The patterns on the wings of a nocturnal moth species can change in shape and position depending on the viewing angle thanks to specialised mirror-like nanostructures, new research has revealed.
In a paper co-authored by Murdoch University researcher Associate Professor Gerd Schroeder-Turk, a team of biologists and physicists studied the wings of Dot-underwing moths (Eudocima maternal), suggesting that the ‘shape-shifting’ optical effect might be used as a visual signal, potentially to attract mates.
Males of this widespread moth, found mainly in tropical Asia as well as Australia and Papua New Guinea, have three dark patches on each forewing that change in size and darkness depending on the viewing angle. In females, the whole surface of the forewing darkens with the changing angle.

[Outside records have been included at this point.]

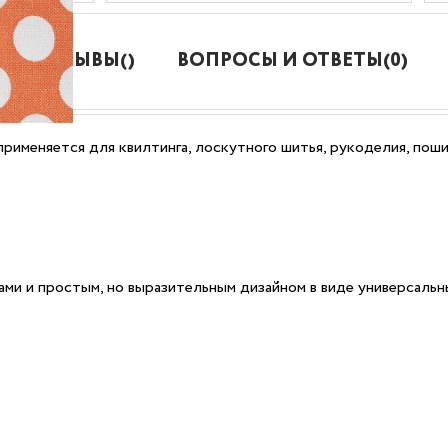
ОТЗЫВЫ()
ВОПРОСЫ И ОТВЕТЫ(0)
применяется для квилтинга, лоскутного шитья, рукоделия, пош
ами и простым, но выразительным дизайном в виде универсальн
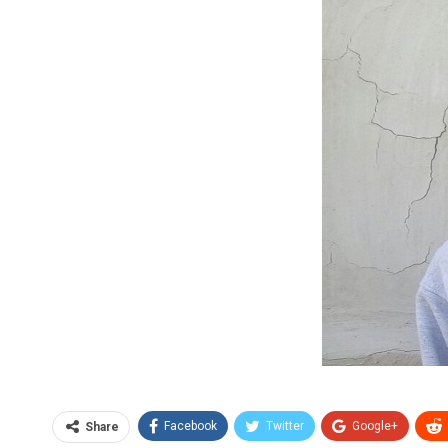
Facebook
Twitter
Google+
Share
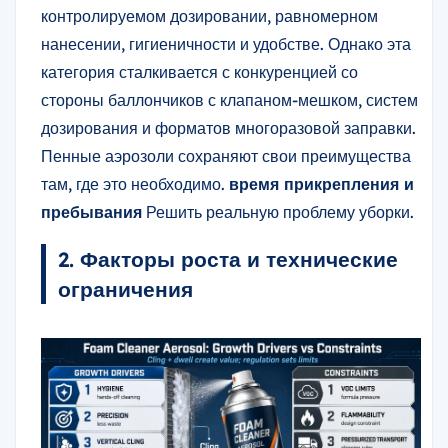
контролируемом дозировании, равномерном
нанесении, гигиеничности и удобстве. Однако эта
категория сталкивается с конкуренцией со
стороны баллончиков с клапаном-мешком, систем
дозирования и форматов многоразовой заправки.
Пенные аэрозоли сохраняют свои преимущества
там, где это необходимо.
время прикрепления и
пребывания
Решить реальную проблему уборки.
2. Факторы роста и технические
ограничения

Iridescent colours – those that change with viewing angle – are commonly observed in day-flying butterflies and hummingbirds that use these colours for signalling, for example during courtship. This study is the first to find angle-dependent colouration in a nocturnal species.
Optical tricks
Professor Schroeder-Turk said the special optical effects are produced by specialised scales in the wings.

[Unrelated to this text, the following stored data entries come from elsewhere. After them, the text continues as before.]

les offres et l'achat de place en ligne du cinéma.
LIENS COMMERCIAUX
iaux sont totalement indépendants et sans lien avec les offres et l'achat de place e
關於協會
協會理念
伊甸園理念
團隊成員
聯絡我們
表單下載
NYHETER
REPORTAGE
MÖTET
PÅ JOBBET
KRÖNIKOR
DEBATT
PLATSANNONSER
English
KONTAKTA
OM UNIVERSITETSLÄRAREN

“When viewed directly from above, these scales behave like mirrors, giving the wings a sparkly appearance. However, when the wing is viewed at an angle, an underlying layer of darker scales becomes visible, producing the dark wing patches in males,” he said.
Co-researcher Dr Bodo Wilts from the Adolphe Merkle Institute in Switzerland, said the optical nanostructures can bend light, often resulting in optical effects that cannot be achieved with pigments.

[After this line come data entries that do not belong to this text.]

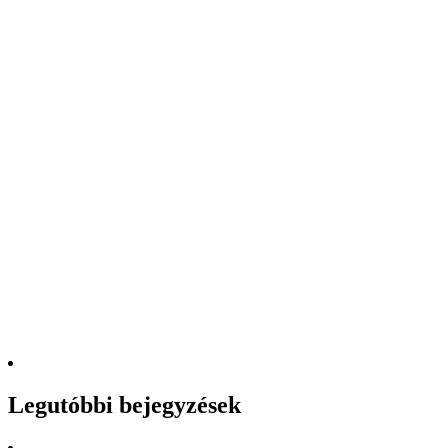
Legutóbbi bejegyzések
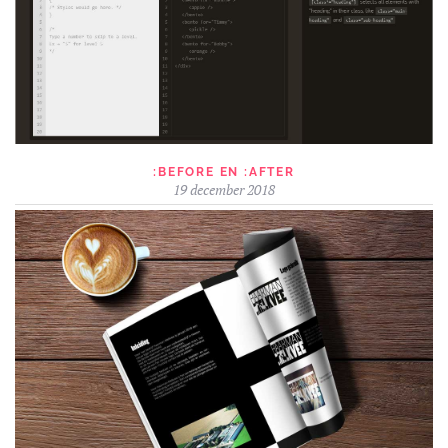
:BEFORE EN :AFTER
19 december 2018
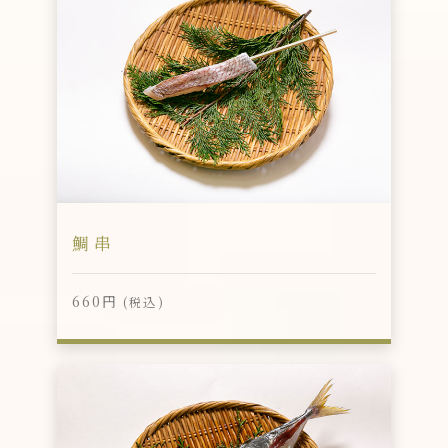
鯛串
660円
(税込)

“Evolution has provided a diversity of mechanisms in insects, highlighting nature’s ability to bio-engineer nanostructures. The moth’s nanostructures are first of a kind to be described in night-flying insects and create this stunning visual effect,” Dr Wilts said.
Lead author Dr Jennifer Kelley from the University of Western Australia said some moths rapidly beat their wings before approaching a female. If this happened in the case of the Dot-underwing moth, the male’s wing patches would appear to flash on and off, which could be highly attractive to a female.
“However, we know very little about this species of moth, so the next step is to study courtship rituals,” she said.
Visual courtship behaviours are not known in nocturnal moths, which are considered to rely on pheromones for communication.
Understanding the evolution of low light systems
Associate Professor Schroeder-Turk said future studies on how animals communicate in the dark would further understanding of the evolution of low-light vision systems, with the potential to inspire novel optical materials.
“Some of the nanostructures used in the animal kingdom are as beautiful as the animals themselves, and many of them have pre-empted modern optical materials, by a few hundred million years,” Professor Schroeder-Turk said.
It’s always good to look to nature for inspiration for new material designs, as nature’s solutions tend to be robust, effective and sustainable”.
The study was led by researchers from the University of Western Australia and the Adolphe Merkle Institute in Switzerland, in a cooperation that also included Deakin University and the WA Museum.
The paper was published in the journal Current Biology.